### BRIEF
If a line of the records holds the word "comment", copy it out.

Document structure recognition data:
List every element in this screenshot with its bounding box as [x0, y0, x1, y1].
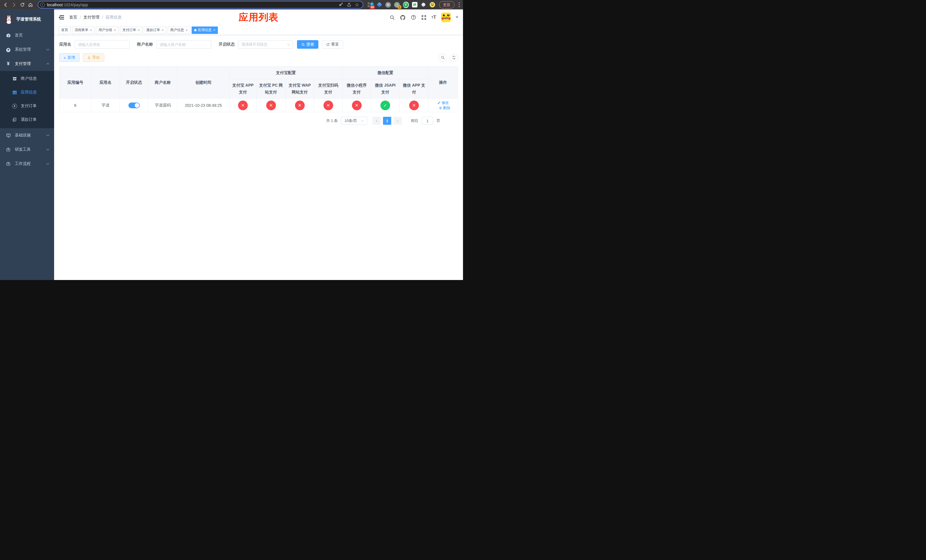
close-icon[interactable]: × [186, 28, 188, 32]
yen-circle-icon: ¥ [12, 104, 17, 109]
filter-label: 应用名 [59, 42, 71, 47]
header-search-icon[interactable] [390, 15, 395, 20]
bookmark-star-icon[interactable]: ☆ [354, 2, 360, 8]
show-search-icon-button[interactable] [439, 53, 447, 62]
current-page-button[interactable]: 1 [383, 117, 391, 125]
url-bar[interactable]: i localhost:1024/pay/app ☆ [38, 1, 363, 9]
close-icon[interactable]: × [162, 28, 164, 32]
search-button[interactable]: 搜索 [297, 40, 318, 49]
briefcase-icon [6, 147, 11, 152]
close-icon[interactable]: × [90, 28, 92, 32]
app-name-input[interactable] [75, 40, 130, 49]
col-wx-app: 微信 APP 支付 [400, 79, 428, 98]
sidebar-item-merchant-info[interactable]: 商户信息 [0, 72, 54, 85]
tag-merchant-info[interactable]: 商户信息× [168, 26, 190, 34]
browser-update-button[interactable]: 更新 [439, 1, 454, 9]
chat-extension-icon[interactable] [412, 2, 418, 8]
sidebar-item-pay-order[interactable]: ¥ 支付订单 [0, 99, 54, 113]
site-info-icon[interactable]: i [40, 3, 45, 7]
browser-toolbar: i localhost:1024/pay/app ☆ 10 ⌘ 1 Y [0, 0, 463, 9]
github-icon[interactable] [400, 15, 406, 21]
briefcase-icon [6, 162, 11, 166]
status-select[interactable]: 请选择开启状态 [238, 40, 293, 49]
browser-extensions: 10 ⌘ 1 Y [368, 2, 436, 8]
main-area: 应用列表 首页 / 支付管理 / 应用信息 [54, 9, 463, 280]
sidebar-item-infra[interactable]: 基础设施 [0, 128, 54, 142]
page-content: 应用名 商户名称 开启状态 请选择开启状态 [54, 35, 463, 280]
col-group-alipay: 支付宝配置 [230, 67, 342, 79]
dashboard-icon [6, 33, 11, 38]
tag-home[interactable]: 首页 [59, 26, 71, 34]
devtools-extension-icon[interactable]: 10 [368, 2, 374, 8]
sidebar-item-home[interactable]: 首页 [0, 28, 54, 42]
proxy-badge: 1 [398, 5, 401, 9]
fullscreen-icon[interactable] [421, 15, 427, 20]
page-size-select[interactable]: 10条/页 [341, 117, 367, 125]
sidebar-logo-row[interactable]: 芋道管理系统 [0, 9, 54, 26]
tag-refund-order[interactable]: 退款订单× [144, 26, 166, 34]
merchant-name-input[interactable] [156, 40, 211, 49]
export-button[interactable]: 导出 [83, 53, 104, 62]
filter-merchant-name: 商户名称 [137, 40, 211, 49]
chevron-down-icon [46, 148, 50, 151]
sidebar-item-system[interactable]: 系统管理 [0, 42, 54, 57]
trash-icon [439, 106, 442, 110]
sidebar-item-label: 商户信息 [21, 76, 37, 81]
url-text[interactable]: localhost:1024/pay/app [47, 3, 88, 7]
command-extension-icon[interactable]: ⌘ [385, 2, 391, 8]
extensions-puzzle-icon[interactable] [421, 2, 427, 8]
col-app-id: 应用编号 [59, 67, 91, 98]
sidebar-item-workflow[interactable]: 工作流程 [0, 157, 54, 171]
col-alipay-wap: 支付宝 WAP 网站支付 [286, 79, 314, 98]
reset-button[interactable]: 重置 [322, 40, 343, 49]
browser-reload-icon[interactable] [20, 2, 25, 8]
delete-link[interactable]: 删除 [439, 105, 451, 110]
pay-submenu: 商户信息 应用信息 ¥ 支付订单 [0, 71, 54, 128]
close-icon[interactable]: × [138, 28, 140, 32]
proxy-extension-icon[interactable]: 1 [394, 2, 400, 8]
help-icon[interactable] [411, 15, 416, 20]
gem-extension-icon[interactable] [377, 2, 383, 8]
sidebar-item-app-info[interactable]: 应用信息 [0, 85, 54, 99]
browser-forward-icon[interactable] [11, 2, 17, 8]
browser-menu-icon[interactable] [459, 2, 460, 7]
tag-user-group[interactable]: 用户分组× [96, 26, 118, 34]
alipay-qr-status-icon: ✕ [324, 101, 333, 110]
browser-back-icon[interactable] [3, 2, 9, 8]
share-icon[interactable] [346, 2, 352, 8]
next-page-button[interactable]: › [393, 117, 402, 125]
status-toggle[interactable] [129, 103, 140, 108]
add-button[interactable]: + 新增 [59, 53, 79, 62]
prev-page-button[interactable]: ‹ [372, 117, 381, 125]
col-wx-jsapi: 微信 JSAPI 支付 [371, 79, 400, 98]
filter-status: 开启状态 请选择开启状态 [219, 40, 293, 49]
grid-table-icon [12, 90, 17, 95]
goto-page-input[interactable] [422, 117, 433, 125]
refresh-icon-button[interactable] [449, 53, 458, 62]
col-group-wechat: 微信配置 [342, 67, 428, 79]
sidebar-item-devtools[interactable]: 研发工具 [0, 142, 54, 157]
browser-home-icon[interactable] [27, 2, 33, 8]
edit-link[interactable]: 修改 [437, 100, 449, 105]
breadcrumb-home[interactable]: 首页 [69, 15, 77, 20]
sidebar-item-pay[interactable]: ¥ 支付管理 [0, 57, 54, 71]
tag-process-form[interactable]: 流程表单× [72, 26, 95, 34]
font-size-icon[interactable]: TT [431, 15, 436, 20]
sidebar-collapse-icon[interactable] [59, 15, 64, 20]
sidebar-item-refund-order[interactable]: 退款订单 [0, 113, 54, 127]
col-created: 创建时间 [177, 67, 230, 98]
breadcrumb-pay[interactable]: 支付管理 [83, 15, 99, 20]
cell-app-id: 6 [59, 98, 91, 112]
tag-pay-order[interactable]: 支付订单× [120, 26, 142, 34]
chevron-down-icon [287, 43, 290, 46]
password-key-icon[interactable] [338, 2, 344, 8]
tag-app-info[interactable]: 应用信息× [192, 26, 218, 34]
chevron-up-icon [46, 62, 50, 65]
user-avatar[interactable] [441, 12, 451, 22]
profile-avatar-icon[interactable] [430, 2, 436, 8]
close-icon[interactable]: × [213, 28, 215, 32]
avatar-caret-icon[interactable] [455, 17, 458, 20]
close-icon[interactable]: × [114, 28, 116, 32]
y-extension-icon[interactable]: Y [403, 2, 409, 8]
documents-icon [12, 117, 17, 122]
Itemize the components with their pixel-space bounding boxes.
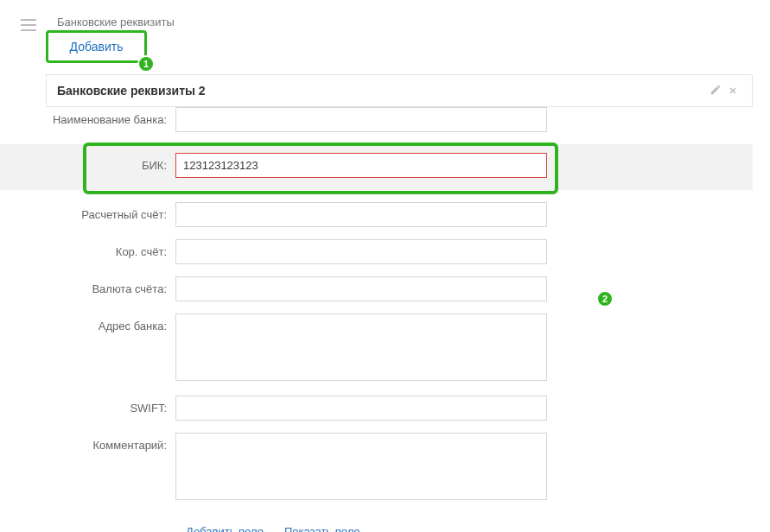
input-address[interactable] xyxy=(175,314,547,381)
input-account[interactable] xyxy=(175,202,547,227)
label-currency: Валюта счёта: xyxy=(46,276,175,295)
label-comment: Комментарий: xyxy=(46,433,175,452)
add-button-highlight: Добавить xyxy=(46,30,147,63)
bottom-links: Добавить поле Показать поле xyxy=(186,525,360,532)
step-badge-2: 2 xyxy=(596,290,614,307)
row-account: Расчетный счёт: xyxy=(46,202,753,227)
label-account: Расчетный счёт: xyxy=(46,202,175,221)
section-header: Банковские реквизиты 2 xyxy=(46,74,753,107)
label-bank-name: Наименование банка: xyxy=(46,107,175,126)
show-field-link[interactable]: Показать поле xyxy=(284,525,360,532)
label-bik: БИК: xyxy=(46,153,175,172)
hamburger-icon[interactable] xyxy=(21,19,36,31)
add-field-link[interactable]: Добавить поле xyxy=(186,525,264,532)
input-corr[interactable] xyxy=(175,239,547,264)
input-comment[interactable] xyxy=(175,433,547,500)
add-button[interactable]: Добавить xyxy=(70,40,124,54)
row-swift: SWIFT: xyxy=(46,396,753,421)
step-badge-1: 1 xyxy=(137,55,155,73)
input-bank-name[interactable] xyxy=(175,107,547,132)
bank-form: Наименование банка: БИК: 2 Расчетный счё… xyxy=(46,107,753,515)
row-bik-highlight: БИК: xyxy=(0,144,753,190)
close-icon[interactable] xyxy=(724,84,741,98)
row-address: Адрес банка: xyxy=(46,314,753,383)
section-title: Банковские реквизиты 2 xyxy=(57,84,707,98)
label-swift: SWIFT: xyxy=(46,396,175,415)
label-corr: Кор. счёт: xyxy=(46,239,175,258)
input-swift[interactable] xyxy=(175,396,547,421)
label-address: Адрес банка: xyxy=(46,314,175,332)
page-title: Банковские реквизиты xyxy=(57,16,175,28)
row-bank-name: Наименование банка: xyxy=(46,107,753,132)
input-bik[interactable] xyxy=(175,153,547,178)
row-comment: Комментарий: xyxy=(46,433,753,503)
row-corr: Кор. счёт: xyxy=(46,239,753,264)
row-currency: Валюта счёта: xyxy=(46,276,753,301)
input-currency[interactable] xyxy=(175,276,547,301)
edit-icon[interactable] xyxy=(707,84,724,98)
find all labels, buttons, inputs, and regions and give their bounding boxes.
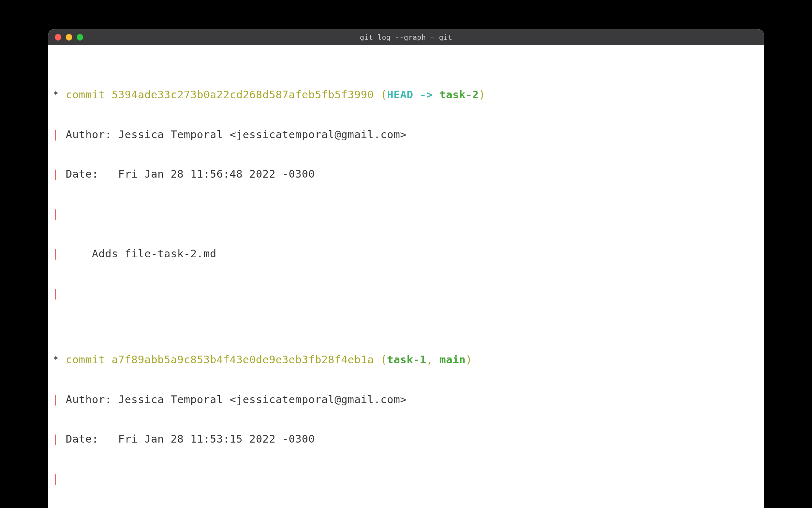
comma: , — [426, 353, 440, 366]
graph-pipe: | — [53, 208, 59, 220]
paren-open: ( — [374, 353, 387, 366]
commit-line: * commit 5394ade33c273b0a22cd268d587afeb… — [48, 88, 764, 101]
paren-open: ( — [374, 88, 387, 101]
minimize-icon[interactable] — [66, 34, 72, 41]
message-line: | Adds file-task-2.md — [48, 247, 764, 260]
traffic-lights — [55, 34, 83, 41]
author-line: | Author: Jessica Temporal <jessicatempo… — [48, 128, 764, 141]
date-line: | Date: Fri Jan 28 11:56:48 2022 -0300 — [48, 167, 764, 181]
commit-hash: 5394ade33c273b0a22cd268d587afeb5fb5f3990 — [112, 88, 374, 101]
graph-star: * — [53, 353, 59, 366]
graph-pipe: | — [53, 287, 59, 300]
terminal-window: git log --graph — git * commit 5394ade33… — [48, 29, 764, 508]
graph-pipe: | — [53, 473, 59, 485]
date-text: Date: Fri Jan 28 11:56:48 2022 -0300 — [59, 168, 315, 180]
commit-message: Adds file-task-2.md — [59, 247, 217, 260]
close-icon[interactable] — [55, 34, 61, 41]
blank-line: | — [48, 472, 764, 485]
blank-line: | — [48, 207, 764, 220]
branch-name: main — [440, 353, 466, 366]
head-ref: HEAD -> — [387, 88, 440, 101]
author-text: Author: Jessica Temporal <jessicatempora… — [59, 128, 407, 141]
graph-pipe: | — [53, 128, 59, 141]
date-line: | Date: Fri Jan 28 11:53:15 2022 -0300 — [48, 432, 764, 446]
commit-keyword: commit — [59, 353, 112, 366]
author-line: | Author: Jessica Temporal <jessicatempo… — [48, 393, 764, 406]
branch-name: task-1 — [387, 353, 426, 366]
author-text: Author: Jessica Temporal <jessicatempora… — [59, 393, 407, 406]
graph-pipe: | — [53, 247, 59, 260]
commit-line: * commit a7f89abb5a9c853b4f43e0de9e3eb3f… — [48, 353, 764, 366]
paren-close: ) — [479, 88, 485, 101]
graph-pipe: | — [53, 433, 59, 445]
graph-pipe: | — [53, 393, 59, 406]
commit-hash: a7f89abb5a9c853b4f43e0de9e3eb3fb28f4eb1a — [112, 353, 374, 366]
graph-pipe: | — [53, 168, 59, 180]
terminal-content[interactable]: * commit 5394ade33c273b0a22cd268d587afeb… — [48, 45, 764, 508]
window-title: git log --graph — git — [360, 33, 452, 42]
blank-line: | — [48, 287, 764, 300]
branch-name: task-2 — [440, 88, 479, 101]
commit-keyword: commit — [59, 88, 112, 101]
graph-star: * — [53, 88, 59, 101]
date-text: Date: Fri Jan 28 11:53:15 2022 -0300 — [59, 433, 315, 445]
maximize-icon[interactable] — [77, 34, 83, 41]
paren-close: ) — [466, 353, 472, 366]
title-bar: git log --graph — git — [48, 29, 764, 45]
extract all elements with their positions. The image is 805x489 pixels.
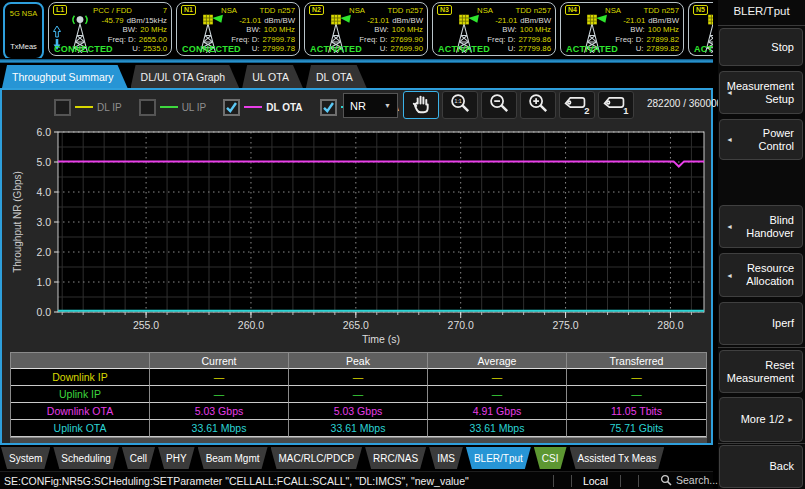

### RESPONSE
label-comment: Комментарий: xyxy=(46,433,175,452)
input-comment[interactable] xyxy=(175,433,547,500)
row-comment: Комментарий: xyxy=(46,433,753,503)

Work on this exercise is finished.